Hardest Drugs to Quit: Going Cold Turkey From These 3 Drugs Could Be Deadly
As information becomes more widely available thanks to the internet, some substance abusers have recently taken it upon themselves to handle the extremely uncomfortable process of detoxing on their own.
Maybe they don’t have the insurance to help them pay for treatment, maybe their shame (common in addiction) is stopping them from revealing their addiction to others. Or perhaps they’re simply underestimating the severe discomfort involved in the process.
But no matter the reason behind it, detoxing at home not only severely damages the odds of a full recovery, it can also end up being deadly when detoxing from three drugs in particular.
Which Is the Deadliest and Hardest Drug to Quit?
While withdrawals from most illicit substances can be incredibly uncomfortable, detoxing from alcohol, benzodiazepines, and opioids can actually end up costing you your life.
Let’s take a look at each and what makes them some of the hardest drugs to quit on the street today.
Alcohol and Benzodiazepines
It may surprise you to learn that one of the most widely used and legal drugs is actually one of the deadliest in terms of withdrawals. Though alcohol has become a staple of American life for many, prolonged abuse and addiction can make it difficult and deadly to detox from this prolific drug.
The culprit here is the brain’s neurotransmitter GABA. This chemical is responsible for calming down the mind’s activity and alcohol tends to increase its potency. As the potency of GABA returns to normal during detoxing though, the brain overcompensates and is launched into a flurry of activity, resulting in hallucinations, agitation, restlessness, and deadly seizures.
This state, called delirium tremens, is one of the main reasons why detoxing from alcohol at a professional facility is so important.
In the same vein as alcohol, detoxing from benzodiazepines like Xanax and Valium can also be deadly due to their ability to intensify the effects of GABA. As such, anyone detoxing from benzodiazepines should also seek out professional help.
While alcohol and benzodiazepines are deadly purely because of their withdrawal symptoms alone, the threat to your life from opioids actually comes from the lethality of relapsing.
As most opioid-dependent users know, relapse is incredibly common among heroin and prescription painkiller addicts. One study found that the relapse rate was actually around 91% among some users. But what makes this aspect of opioid dependence so deadly is the volatility of tolerance.
Opioids are notorious for building up tolerance quite quickly, causing users to seek out more of the drug in order to achieve the same high. But just as tolerance builds quickly, it also drops much faster than most people know.
As such, a recovering addict that’s stayed clean for a week but relapsed may turn back to the same dosage which is now far more than the body can handle. And since around 59% of users end up relapsing within just one week, this aspect of opioid addiction is especially deadly.

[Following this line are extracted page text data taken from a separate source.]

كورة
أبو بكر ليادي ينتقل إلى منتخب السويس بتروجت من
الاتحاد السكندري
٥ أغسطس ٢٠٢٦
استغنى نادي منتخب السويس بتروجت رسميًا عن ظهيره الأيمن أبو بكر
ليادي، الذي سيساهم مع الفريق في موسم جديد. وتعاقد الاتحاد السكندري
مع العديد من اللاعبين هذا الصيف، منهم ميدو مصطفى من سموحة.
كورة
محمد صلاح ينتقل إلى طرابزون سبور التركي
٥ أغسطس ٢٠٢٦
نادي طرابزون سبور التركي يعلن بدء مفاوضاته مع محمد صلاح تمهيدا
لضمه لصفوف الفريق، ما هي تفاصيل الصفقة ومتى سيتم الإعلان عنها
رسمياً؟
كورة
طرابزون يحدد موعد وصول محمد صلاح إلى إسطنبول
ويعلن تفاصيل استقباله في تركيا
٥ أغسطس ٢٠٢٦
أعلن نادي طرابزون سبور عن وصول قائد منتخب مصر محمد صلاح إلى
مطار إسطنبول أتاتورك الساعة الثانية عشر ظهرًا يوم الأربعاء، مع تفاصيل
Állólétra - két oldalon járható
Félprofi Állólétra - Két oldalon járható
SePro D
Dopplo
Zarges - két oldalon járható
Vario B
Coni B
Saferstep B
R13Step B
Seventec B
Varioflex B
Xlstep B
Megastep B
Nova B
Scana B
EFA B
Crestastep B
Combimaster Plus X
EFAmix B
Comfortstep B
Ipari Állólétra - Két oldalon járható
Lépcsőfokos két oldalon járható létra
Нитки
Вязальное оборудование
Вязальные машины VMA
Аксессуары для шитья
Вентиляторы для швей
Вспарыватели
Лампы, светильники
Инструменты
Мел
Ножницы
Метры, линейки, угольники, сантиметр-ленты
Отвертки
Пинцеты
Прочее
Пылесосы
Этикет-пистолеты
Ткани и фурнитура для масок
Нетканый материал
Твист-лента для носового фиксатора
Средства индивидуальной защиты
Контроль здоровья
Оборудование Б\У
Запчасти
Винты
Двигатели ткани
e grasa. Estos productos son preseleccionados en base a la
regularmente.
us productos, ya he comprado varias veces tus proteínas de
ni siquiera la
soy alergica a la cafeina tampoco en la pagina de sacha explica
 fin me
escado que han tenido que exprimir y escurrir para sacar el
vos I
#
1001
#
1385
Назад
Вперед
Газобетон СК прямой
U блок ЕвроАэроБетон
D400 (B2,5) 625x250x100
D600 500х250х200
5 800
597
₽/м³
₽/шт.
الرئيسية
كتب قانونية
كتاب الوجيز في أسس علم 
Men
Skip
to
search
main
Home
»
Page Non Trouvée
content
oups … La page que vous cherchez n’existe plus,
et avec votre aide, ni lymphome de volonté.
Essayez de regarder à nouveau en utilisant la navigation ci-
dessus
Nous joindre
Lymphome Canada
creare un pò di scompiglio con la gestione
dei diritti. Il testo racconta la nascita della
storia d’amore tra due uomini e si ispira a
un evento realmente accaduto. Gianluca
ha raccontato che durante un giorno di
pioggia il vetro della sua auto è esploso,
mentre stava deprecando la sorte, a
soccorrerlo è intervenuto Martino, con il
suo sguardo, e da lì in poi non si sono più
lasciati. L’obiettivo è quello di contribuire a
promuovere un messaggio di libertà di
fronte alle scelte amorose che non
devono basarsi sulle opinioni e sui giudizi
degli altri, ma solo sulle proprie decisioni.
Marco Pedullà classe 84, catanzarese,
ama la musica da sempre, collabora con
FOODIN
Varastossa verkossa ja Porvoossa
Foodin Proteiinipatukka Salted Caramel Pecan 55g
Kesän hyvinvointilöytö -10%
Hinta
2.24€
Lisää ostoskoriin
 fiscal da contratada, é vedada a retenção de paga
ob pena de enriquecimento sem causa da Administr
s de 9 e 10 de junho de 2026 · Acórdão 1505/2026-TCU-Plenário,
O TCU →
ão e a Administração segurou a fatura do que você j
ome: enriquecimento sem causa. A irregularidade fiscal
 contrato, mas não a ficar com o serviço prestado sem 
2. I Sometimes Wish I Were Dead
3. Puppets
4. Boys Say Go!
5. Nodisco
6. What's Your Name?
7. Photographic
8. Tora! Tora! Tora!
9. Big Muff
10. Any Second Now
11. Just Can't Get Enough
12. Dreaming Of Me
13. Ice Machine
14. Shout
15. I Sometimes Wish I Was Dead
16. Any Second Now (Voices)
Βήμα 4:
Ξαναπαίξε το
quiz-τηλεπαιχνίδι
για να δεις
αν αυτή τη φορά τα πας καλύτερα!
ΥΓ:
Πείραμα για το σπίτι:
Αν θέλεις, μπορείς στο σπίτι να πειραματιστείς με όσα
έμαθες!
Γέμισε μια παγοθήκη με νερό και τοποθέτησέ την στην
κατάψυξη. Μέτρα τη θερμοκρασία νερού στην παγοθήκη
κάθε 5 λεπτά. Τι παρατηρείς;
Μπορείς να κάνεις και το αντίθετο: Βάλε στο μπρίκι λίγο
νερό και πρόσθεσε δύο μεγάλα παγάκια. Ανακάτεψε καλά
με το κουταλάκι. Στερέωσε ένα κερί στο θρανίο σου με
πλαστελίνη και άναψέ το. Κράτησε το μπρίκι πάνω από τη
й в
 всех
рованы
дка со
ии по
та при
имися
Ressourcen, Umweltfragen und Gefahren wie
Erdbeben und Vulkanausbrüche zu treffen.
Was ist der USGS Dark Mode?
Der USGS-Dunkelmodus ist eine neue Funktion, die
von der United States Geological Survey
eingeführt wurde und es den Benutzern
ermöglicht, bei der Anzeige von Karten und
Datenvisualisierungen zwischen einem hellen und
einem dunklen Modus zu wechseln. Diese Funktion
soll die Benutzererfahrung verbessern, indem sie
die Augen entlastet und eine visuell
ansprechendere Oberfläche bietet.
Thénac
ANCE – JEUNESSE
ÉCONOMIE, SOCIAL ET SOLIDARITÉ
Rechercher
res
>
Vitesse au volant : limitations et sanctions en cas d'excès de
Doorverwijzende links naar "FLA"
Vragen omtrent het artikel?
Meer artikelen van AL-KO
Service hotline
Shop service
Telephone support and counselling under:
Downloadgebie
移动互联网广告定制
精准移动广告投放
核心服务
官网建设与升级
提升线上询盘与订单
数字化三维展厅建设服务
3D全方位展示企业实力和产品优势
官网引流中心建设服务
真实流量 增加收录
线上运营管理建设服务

Detoxing Alone: Not Worth the Risk
With the deadly detox effects of alcohol, benzodiazepines, and opioids, it’s no wonder that these three are some of the hardest drugs to quit today.
That’s why it’s so essential to partner with a professional detox facility to support you through the especially painful withdrawals from these drugs. Not only will they make the process infinitely more comfortable, they’ll also have the expertise and equipment necessary to save your life should your withdrawals become deadly.